The authors of [21] present a review of various methodologies and technologies that aim to enhance the energy efficiency of industrial robotic and mechatronic systems, including their classifications and analysis. The available methods were categorized into hardware and software solutions, including several subcategories, as well as hybrid approaches. The participants discussed future perspectives and emerging ideas in the field of robotics.
Hardware solutions in robotics have been categorized into subcategories:
  • The robot type;
  • Equipment replacement;
  • The addition of equipment.
Software improvements have been divided into subcategories as well:
  • Trajectory optimization;
  • Operation planning.
Article [44] describes a study that aimed to develop an optimal control strategy for industrial robots to minimize energy consumption. The study includes a case study in which two controllers were developed for use in the Mitsubishi RV-2AJ robot arm. According to [44], using an optimal MPC controller can be an effective strategy in manufacturing processes where energy consumption is prioritized over precision, such as pick-and-place production processes, mobile autonomous robots, and underwater inspections.
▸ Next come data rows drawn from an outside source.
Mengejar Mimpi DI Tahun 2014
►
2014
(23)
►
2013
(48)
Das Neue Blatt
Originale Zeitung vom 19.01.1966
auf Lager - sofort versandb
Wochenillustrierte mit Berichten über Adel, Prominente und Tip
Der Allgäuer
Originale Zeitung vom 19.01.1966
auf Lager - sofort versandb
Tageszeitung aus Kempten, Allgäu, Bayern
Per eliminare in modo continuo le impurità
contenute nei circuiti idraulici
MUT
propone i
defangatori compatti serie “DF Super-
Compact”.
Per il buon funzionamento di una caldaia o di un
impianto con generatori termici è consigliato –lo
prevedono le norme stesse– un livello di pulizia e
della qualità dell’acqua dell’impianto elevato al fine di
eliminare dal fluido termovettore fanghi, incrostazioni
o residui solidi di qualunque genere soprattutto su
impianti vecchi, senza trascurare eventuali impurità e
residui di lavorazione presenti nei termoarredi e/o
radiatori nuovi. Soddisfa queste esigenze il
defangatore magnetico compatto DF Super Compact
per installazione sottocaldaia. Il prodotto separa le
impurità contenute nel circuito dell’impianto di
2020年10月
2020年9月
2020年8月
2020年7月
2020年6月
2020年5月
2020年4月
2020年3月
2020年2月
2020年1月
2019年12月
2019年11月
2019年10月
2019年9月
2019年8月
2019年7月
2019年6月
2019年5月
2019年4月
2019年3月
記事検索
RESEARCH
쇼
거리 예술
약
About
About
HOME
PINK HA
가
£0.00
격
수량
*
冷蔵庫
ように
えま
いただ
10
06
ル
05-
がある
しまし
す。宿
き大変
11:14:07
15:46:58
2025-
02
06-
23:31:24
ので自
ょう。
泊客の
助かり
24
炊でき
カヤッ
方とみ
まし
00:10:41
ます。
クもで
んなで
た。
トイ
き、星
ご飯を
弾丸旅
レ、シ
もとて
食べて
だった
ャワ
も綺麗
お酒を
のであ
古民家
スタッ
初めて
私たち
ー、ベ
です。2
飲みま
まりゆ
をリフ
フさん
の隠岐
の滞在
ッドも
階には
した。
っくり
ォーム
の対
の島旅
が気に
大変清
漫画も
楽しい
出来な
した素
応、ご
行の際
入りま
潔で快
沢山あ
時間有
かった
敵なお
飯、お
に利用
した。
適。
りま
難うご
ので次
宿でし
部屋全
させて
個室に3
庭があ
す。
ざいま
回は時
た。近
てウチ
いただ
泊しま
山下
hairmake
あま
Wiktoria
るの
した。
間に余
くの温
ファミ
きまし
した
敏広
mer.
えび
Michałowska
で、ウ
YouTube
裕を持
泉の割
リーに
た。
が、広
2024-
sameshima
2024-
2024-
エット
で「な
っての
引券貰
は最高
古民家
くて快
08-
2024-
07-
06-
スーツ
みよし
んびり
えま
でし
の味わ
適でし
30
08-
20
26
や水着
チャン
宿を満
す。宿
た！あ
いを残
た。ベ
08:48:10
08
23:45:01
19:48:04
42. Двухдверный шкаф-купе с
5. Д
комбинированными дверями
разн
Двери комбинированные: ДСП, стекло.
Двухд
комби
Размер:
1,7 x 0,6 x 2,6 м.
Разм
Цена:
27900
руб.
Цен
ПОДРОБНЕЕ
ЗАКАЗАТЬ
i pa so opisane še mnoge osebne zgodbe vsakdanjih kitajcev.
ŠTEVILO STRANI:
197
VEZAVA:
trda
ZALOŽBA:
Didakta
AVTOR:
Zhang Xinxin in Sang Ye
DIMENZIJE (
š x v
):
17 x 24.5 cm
In [33], a method for reducing the energy consumption of industrial robots is presented. This method involves adding extra devices for energy storage and recovery-compliant elements that are connected in parallel with the axes and regenerative motor drives, resulting in reduced energy consumption. The optimal design of the system was solved analytically. The method was tested using a five-bar linkage mechanism (refer to Table 1) and a SCARA robot (refer to Table 2). The data indicate that the standard, non-optimized trajectory can reduce energy consumption by up to 77.8%. Further optimization of the method may result in even greater reductions in energy consumption.
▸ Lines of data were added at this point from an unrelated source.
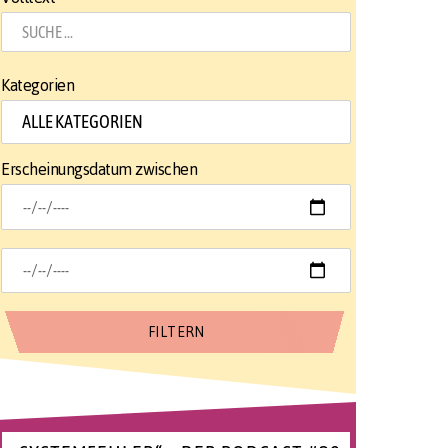
Kategorien
Erscheinungsdatum zwischen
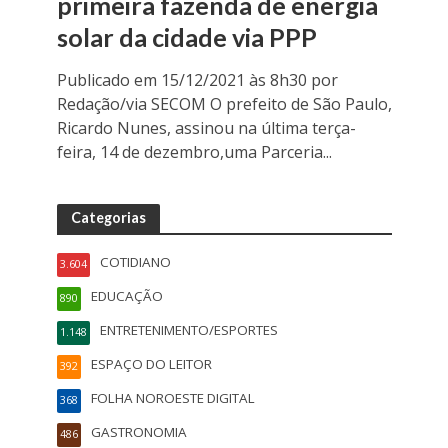
primeira fazenda de energia
solar da cidade via PPP
Publicado em 15/12/2021 às 8h30 por
Redação/via SECOM O prefeito de São Paulo,
Ricardo Nunes, assinou na última terça-
feira, 14 de dezembro,uma Parceria...
Categorias
COTIDIANO
3.604
EDUCAÇÃO
890
ENTRETENIMENTO/ESPORTES
1.148
ESPAÇO DO LEITOR
392
FOLHA NOROESTE DIGITAL
368
GASTRONOMIA
486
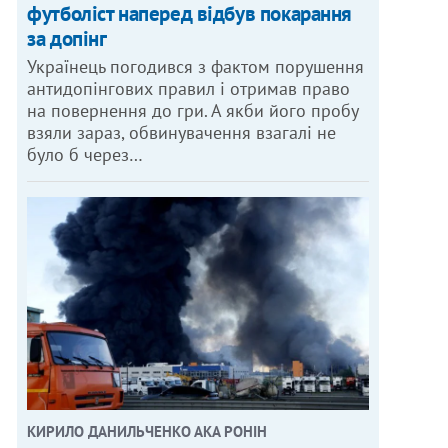
футболіст наперед відбув покарання
за допінг
Українець погодився з фактом порушення
антидопінгових правил і отримав право
на повернення до гри. А якби його пробу
взяли зараз, обвинувачення взагалі не
було б через…
КИРИЛО ДАНИЛЬЧЕНКО АКА РОНІН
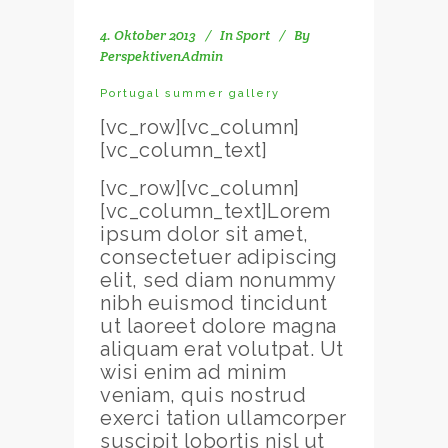
4. Oktober 2013
In
Sport
By
PerspektivenAdmin
Portugal summer gallery
[vc_row][vc_column]
[vc_column_text]
[vc_row][vc_column]
[vc_column_text]Lorem
ipsum dolor sit amet,
consectetuer adipiscing
elit, sed diam nonummy
nibh euismod tincidunt
ut laoreet dolore magna
aliquam erat volutpat. Ut
wisi enim ad minim
veniam, quis nostrud
exerci tation ullamcorper
suscipit lobortis nisl ut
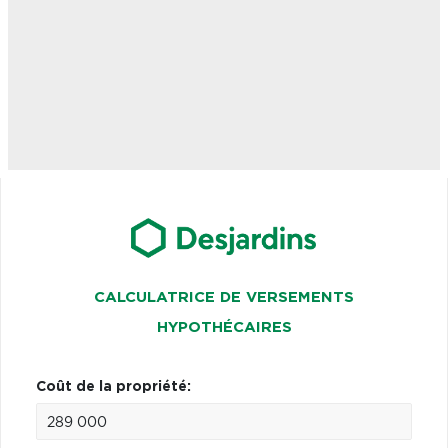
CALCULATRICE DE VERSEMENTS
HYPOTHÉCAIRES
Coût de la propriété:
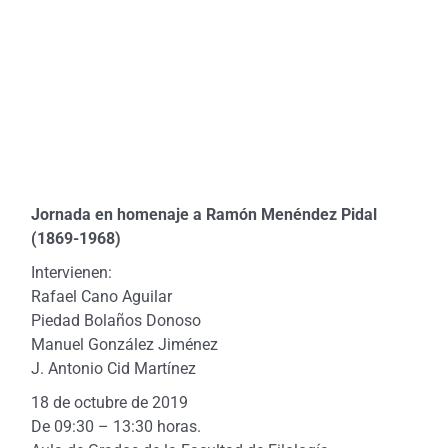
Jornada en homenaje a Ramón Menéndez Pidal
(1869-1968)
Intervienen:
Rafael Cano Aguilar
Piedad Bolaños Donoso
Manuel González Jiménez
J. Antonio Cid Martínez
18 de octubre de 2019
De 09:30 – 13:30 horas.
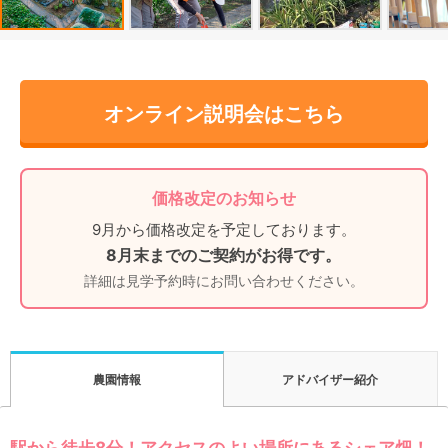
オンライン説明会はこちら
価格改定のお知らせ
9月から価格改定を予定しております。
8月末までのご契約がお得です。
詳細は見学予約時にお問い合わせください。
アドバイザー紹介
農園情報
駅から徒歩8分！アクセスのよい場所にあるシェア畑！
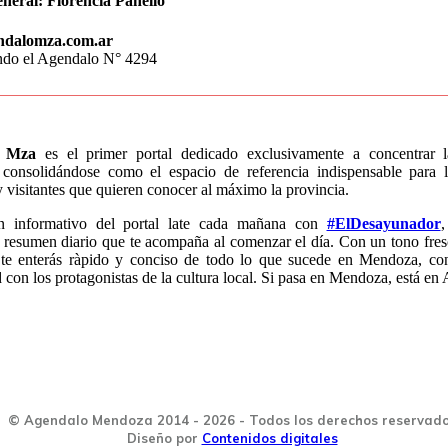
eneral:
Florencia Panello
ndalomza.com.ar
endo el Agendalo N° 4294
o Mza
es el primer portal dedicado exclusivamente a concentrar 
consolidándose como el espacio de referencia indispensable para l
visitantes que quieren conocer al máximo la provincia.
n informativo del portal late cada mañana con
#ElDesayunador
,
 resumen diario que te acompaña al comenzar el día. Con un tono fres
 te enterás ràpido y conciso de todo lo que sucede en Mendoza, co
con los protagonistas de la cultura local. Si pasa en Mendoza, está en
© Agendalo Mendoza 2014 - 2026 - Todos los derechos reservad
Diseño por
Contenidos digitales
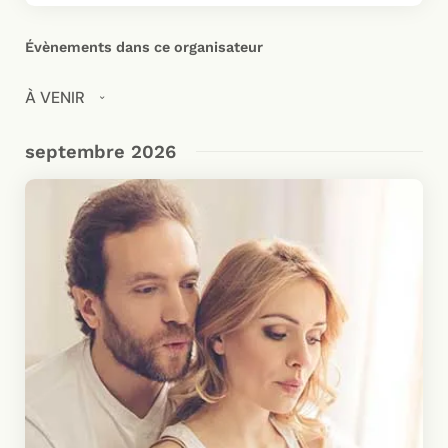
Évènements dans ce organisateur
À VENIR
Sélectionnez
septembre 2026
une
date.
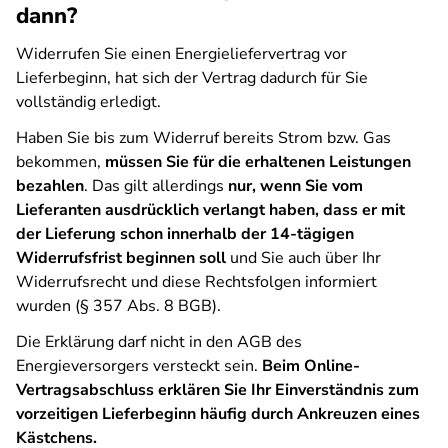
dann?
Widerrufen Sie einen Energieliefervertrag vor
Lieferbeginn, hat sich der Vertrag dadurch für Sie
vollständig erledigt.
Haben Sie bis zum Widerruf bereits Strom bzw. Gas
bekommen,
müssen Sie für die erhaltenen Leistungen
bezahlen
. Das gilt allerdings
nur, wenn Sie vom
Lieferanten ausdrücklich verlangt haben, dass er mit
der Lieferung schon innerhalb der 14-tägigen
Widerrufsfrist beginnen soll
und Sie auch über Ihr
Widerrufsrecht und diese Rechtsfolgen informiert
wurden (§ 357 Abs. 8 BGB).
Die Erklärung darf nicht in den AGB des
Energieversorgers versteckt sein.
Beim Online-
Vertragsabschluss erklären Sie Ihr Einverständnis zum
vorzeitigen Lieferbeginn häufig durch Ankreuzen eines
Kästchens.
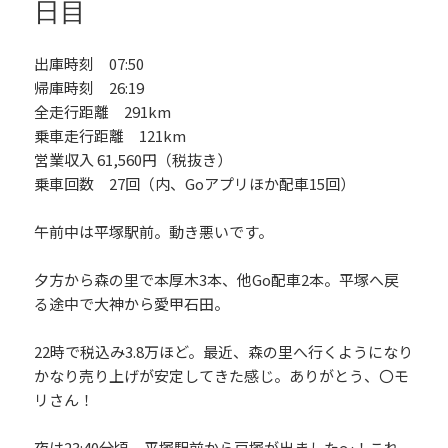
日目
出庫時刻 07:50
帰庫時刻 26:19
全走行距離 291km
乗車走行距離 121km
営業収入 61,560円（税抜き）
乗車回数 27回（内、Goアプリほか配車15回）
午前中は平塚駅前。動き悪いです。
夕方から森の里で本厚木3本、他Go配車2本。平塚へ戻
る途中で大神から愛甲石田。
22時で税込み3.8万ほど。最近、森の里へ行くようになり
かなり売り上げが安定してきた感じ。ありがとう、〇モ
リさん！
夜は23:40分頃、平塚駅前から戸塚が出ました～！これ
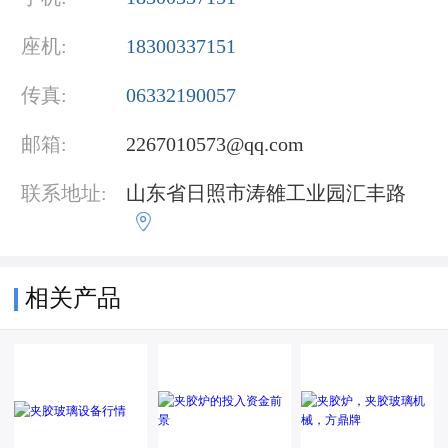
座机:
18300337151
传真:
06332190057
邮箱:
2267010573@qq.com
联系地址:
山东省日照市涛雒工业园汇丰路

相关产品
Article [45] presents an energy analysis of a 4-DOF parallel manipulator. The study estimated the energy efficiency of the robot during pick-and-place operations along a linear path. To achieve this, the study implemented electromechanical and dynamic models of the manipulator to estimate the energy consumption of the robot’s actuators during motion. The study also adopted energy consumption maps as guidelines for optimal robot positioning and provided numerical results from the models. The results presented can enhance energy efficiency in industrial settings.
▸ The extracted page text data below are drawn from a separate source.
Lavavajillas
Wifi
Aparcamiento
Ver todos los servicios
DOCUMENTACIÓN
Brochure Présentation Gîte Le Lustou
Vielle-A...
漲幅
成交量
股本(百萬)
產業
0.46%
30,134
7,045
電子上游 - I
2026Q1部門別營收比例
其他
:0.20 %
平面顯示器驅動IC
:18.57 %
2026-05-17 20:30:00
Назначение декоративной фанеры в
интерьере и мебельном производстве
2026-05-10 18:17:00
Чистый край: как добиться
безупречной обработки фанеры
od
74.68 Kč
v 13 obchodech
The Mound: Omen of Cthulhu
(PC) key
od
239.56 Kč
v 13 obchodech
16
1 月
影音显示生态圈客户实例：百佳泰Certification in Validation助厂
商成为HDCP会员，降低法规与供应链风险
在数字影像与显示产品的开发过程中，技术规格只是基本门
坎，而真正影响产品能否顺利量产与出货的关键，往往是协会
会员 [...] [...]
Another publication [42] analyzed the energy parameters of an industrial manipulator. The impact of trajectory planning on the total energy consumption of the manipulator in a pick-and-place task was examined. An electromechanical model of the actuators and an inverse dynamic model of the robot were developed to estimate the energy consumption during the basic motion task. The results were presented in energy consumption maps, illustrating how the task’s location in the robot’s workspace affects its energy efficiency.
In [46], the energy consumption of two types of robots was compared: those operating autonomously without human interaction and lightweight robots collaborating with humans. The study examined various configurations and analyzed their impact on the energy consumption of the UR3e Cobot. The variables used in the configuration included motion commands, speed and acceleration constraints, stopping position, time scaling, and joint temperatures. The study compared the energy consumption of UR3e with that of other industrial robots in the literature. The results showed that UR3e’s electronic components consume more energy, while mechanical energy consumption is higher in industrial robots compared to their electronic components. The article proposes optimization strategies for reducing the energy consumption of UR3e, focusing on efficient electronic design and task distribution among system resources. It deems the strategy for energy consumption reduction through motion planning less significant.
The authors of [47] present research on the energy consumption of industrial robots in the automotive industry. The study conducted three experiments in a simulated environment, testing various values of variables and program parameters, such as the robot payload, acceleration, and connection speed. The first experiment’s results focused on energy consumption during the robot’s idle time. They showed the significance of selecting an energy-efficient robot position and choosing an appropriate timer value responsible for turning off servo motors. The second experiment involved studying the robot during motion. Avoiding low speeds and selecting maximum continuous stops at intermediate points proved to be crucial parameters. The third experiment analyzed the impact of friction in the robot joint on energy consumption. It was found that at high motor speeds, low temperatures increase energy consumption. The study analyzed parameters such as the load, temperature, and speed.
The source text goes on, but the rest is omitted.